Work order: Starting at the line that contains "Welcome to Replicacollect, the" and ending at the line that contains "Oct 14, 2016- Sep 16, 2026", the lines below are to be given again exactly, with nothing added.

"""

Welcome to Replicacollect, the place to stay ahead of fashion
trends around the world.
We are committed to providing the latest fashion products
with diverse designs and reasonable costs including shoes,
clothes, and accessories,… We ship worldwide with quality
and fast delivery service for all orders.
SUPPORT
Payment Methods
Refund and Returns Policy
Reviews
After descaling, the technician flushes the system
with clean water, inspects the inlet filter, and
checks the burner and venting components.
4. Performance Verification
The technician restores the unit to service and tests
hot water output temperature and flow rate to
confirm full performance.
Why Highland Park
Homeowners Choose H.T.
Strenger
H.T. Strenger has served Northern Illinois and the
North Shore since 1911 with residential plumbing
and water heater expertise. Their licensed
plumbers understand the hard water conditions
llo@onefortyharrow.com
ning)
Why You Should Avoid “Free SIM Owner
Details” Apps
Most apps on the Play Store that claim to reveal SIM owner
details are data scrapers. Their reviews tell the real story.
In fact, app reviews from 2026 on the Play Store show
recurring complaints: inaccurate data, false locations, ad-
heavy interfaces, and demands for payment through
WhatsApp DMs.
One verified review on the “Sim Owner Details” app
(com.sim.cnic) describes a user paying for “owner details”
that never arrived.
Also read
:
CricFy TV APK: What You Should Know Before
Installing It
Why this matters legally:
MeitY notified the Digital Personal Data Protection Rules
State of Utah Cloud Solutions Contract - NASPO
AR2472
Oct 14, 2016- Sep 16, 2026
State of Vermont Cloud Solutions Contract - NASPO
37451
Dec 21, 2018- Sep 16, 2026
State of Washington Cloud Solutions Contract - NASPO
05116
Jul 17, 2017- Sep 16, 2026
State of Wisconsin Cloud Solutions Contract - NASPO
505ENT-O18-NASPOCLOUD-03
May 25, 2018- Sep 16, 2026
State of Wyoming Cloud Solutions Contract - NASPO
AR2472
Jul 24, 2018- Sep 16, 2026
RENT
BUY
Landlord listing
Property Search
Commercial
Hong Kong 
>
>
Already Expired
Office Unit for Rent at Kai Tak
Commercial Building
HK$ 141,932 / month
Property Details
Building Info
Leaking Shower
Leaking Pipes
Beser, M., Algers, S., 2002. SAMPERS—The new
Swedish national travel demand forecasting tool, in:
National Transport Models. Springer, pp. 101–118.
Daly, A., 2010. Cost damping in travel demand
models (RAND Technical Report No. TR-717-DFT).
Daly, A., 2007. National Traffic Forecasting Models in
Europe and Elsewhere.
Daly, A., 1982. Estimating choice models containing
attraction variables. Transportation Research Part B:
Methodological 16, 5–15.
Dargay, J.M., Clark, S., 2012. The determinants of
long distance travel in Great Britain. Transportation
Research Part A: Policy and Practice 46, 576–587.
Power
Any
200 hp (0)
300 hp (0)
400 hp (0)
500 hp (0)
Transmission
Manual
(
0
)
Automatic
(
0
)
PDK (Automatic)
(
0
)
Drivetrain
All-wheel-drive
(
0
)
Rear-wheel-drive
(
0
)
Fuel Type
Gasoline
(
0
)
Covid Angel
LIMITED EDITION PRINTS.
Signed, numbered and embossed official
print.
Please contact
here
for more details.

"""
"""

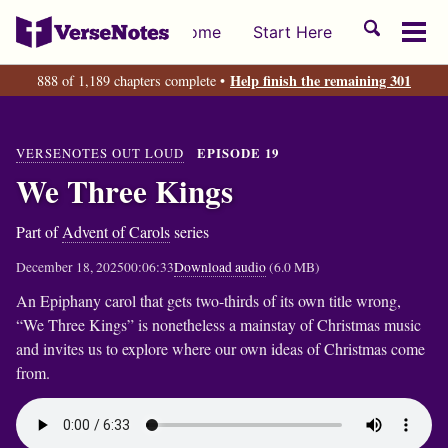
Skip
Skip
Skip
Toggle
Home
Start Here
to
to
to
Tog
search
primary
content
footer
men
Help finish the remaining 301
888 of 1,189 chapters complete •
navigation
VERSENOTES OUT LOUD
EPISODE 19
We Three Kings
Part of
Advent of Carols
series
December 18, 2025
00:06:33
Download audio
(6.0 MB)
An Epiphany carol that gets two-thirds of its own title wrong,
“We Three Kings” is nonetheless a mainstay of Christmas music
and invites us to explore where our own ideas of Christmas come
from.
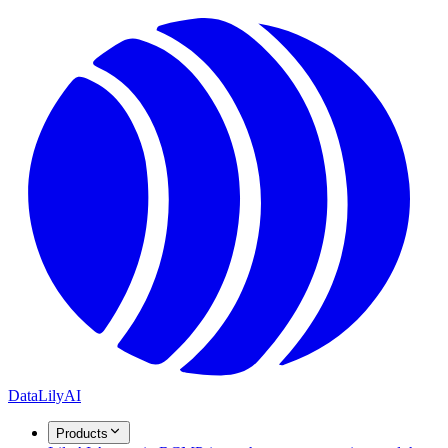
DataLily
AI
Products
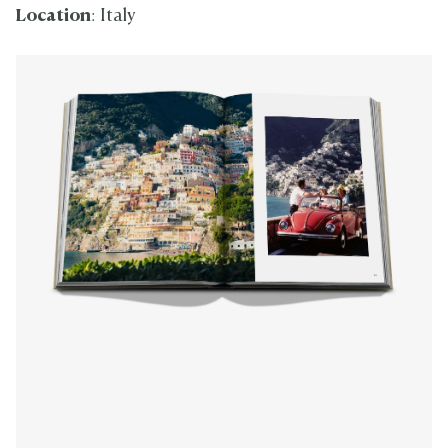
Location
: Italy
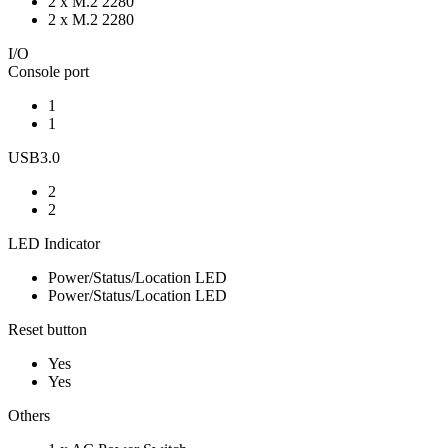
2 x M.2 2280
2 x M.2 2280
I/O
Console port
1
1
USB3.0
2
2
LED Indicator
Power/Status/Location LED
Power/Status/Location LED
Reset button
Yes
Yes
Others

"""

Task response:
Welcome to Replicacollect, the place to stay ahead of fashion
trends around the world.
We are committed to providing the latest fashion products
with diverse designs and reasonable costs including shoes,
clothes, and accessories,… We ship worldwide with quality
and fast delivery service for all orders.
SUPPORT
Payment Methods
Refund and Returns Policy
Reviews
After descaling, the technician flushes the system
with clean water, inspects the inlet filter, and
checks the burner and venting components.
4. Performance Verification
The technician restores the unit to service and tests
hot water output temperature and flow rate to
confirm full performance.
Why Highland Park
Homeowners Choose H.T.
Strenger
H.T. Strenger has served Northern Illinois and the
North Shore since 1911 with residential plumbing
and water heater expertise. Their licensed
plumbers understand the hard water conditions
llo@onefortyharrow.com
ning)
Why You Should Avoid “Free SIM Owner
Details” Apps
Most apps on the Play Store that claim to reveal SIM owner
details are data scrapers. Their reviews tell the real story.
In fact, app reviews from 2026 on the Play Store show
recurring complaints: inaccurate data, false locations, ad-
heavy interfaces, and demands for payment through
WhatsApp DMs.
One verified review on the “Sim Owner Details” app
(com.sim.cnic) describes a user paying for “owner details”
that never arrived.
Also read
:
CricFy TV APK: What You Should Know Before
Installing It
Why this matters legally:
MeitY notified the Digital Personal Data Protection Rules
State of Utah Cloud Solutions Contract - NASPO
AR2472
Oct 14, 2016- Sep 16, 2026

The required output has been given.